• **Dataset excerpts**
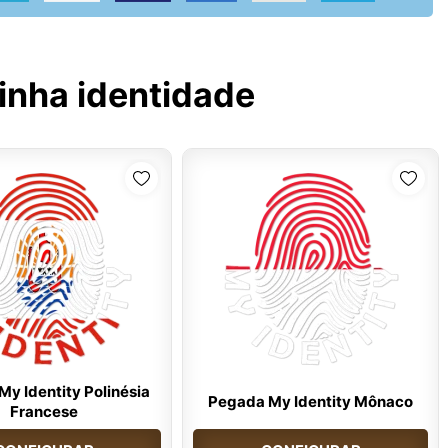
inha identidade
y Identity Polinésia
Pegada My Identity Mônaco
Francese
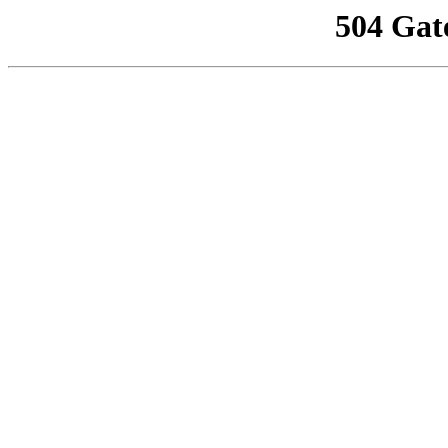
504 Gat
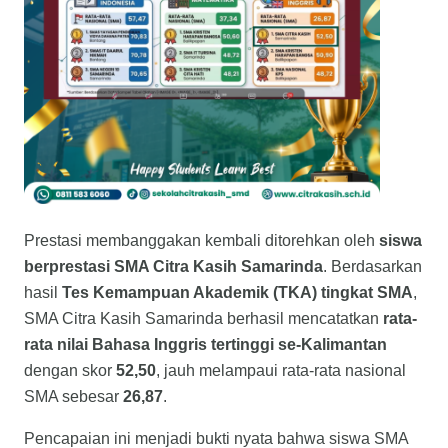
Prestasi membanggakan kembali ditorehkan oleh
siswa
berprestasi SMA Citra Kasih Samarinda
. Berdasarkan
hasil
Tes Kemampuan Akademik (TKA) tingkat SMA
,
SMA Citra Kasih Samarinda berhasil mencatatkan
rata-
rata nilai Bahasa Inggris tertinggi se-Kalimantan
dengan skor
52,50
, jauh melampaui rata-rata nasional
SMA sebesar
26,87
.
Pencapaian ini menjadi bukti nyata bahwa siswa SMA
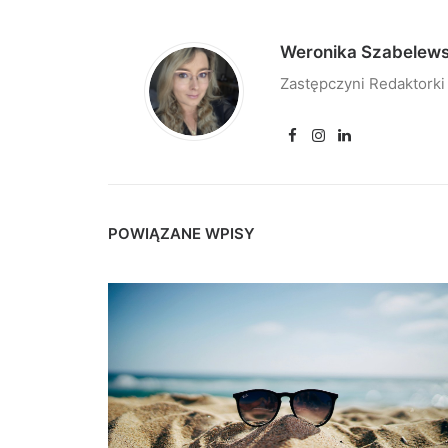
Weronika Szabelew
Zastępczyni Redaktorki
POWIĄZANE WPISY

• **Assignment**
With the pictures excluded, the records are to be reproduced exactly.

• **Answer section**
inha identidade
y Identity Polinésia
Pegada My Identity Mônaco
Francese
504 Gat
Prestasi membanggakan kembali ditorehkan oleh
siswa
berprestasi SMA Citra Kasih Samarinda
. Berdasarkan
hasil
Tes Kemampuan Akademik (TKA) tingkat SMA
,
SMA Citra Kasih Samarinda berhasil mencatatkan
rata-
rata nilai Bahasa Inggris tertinggi se-Kalimantan
dengan skor
52,50
, jauh melampaui rata-rata nasional
SMA sebesar
26,87
.
Pencapaian ini menjadi bukti nyata bahwa siswa SMA
Weronika Szabelew
Zastępczyni Redaktorki
POWIĄZANE WPISY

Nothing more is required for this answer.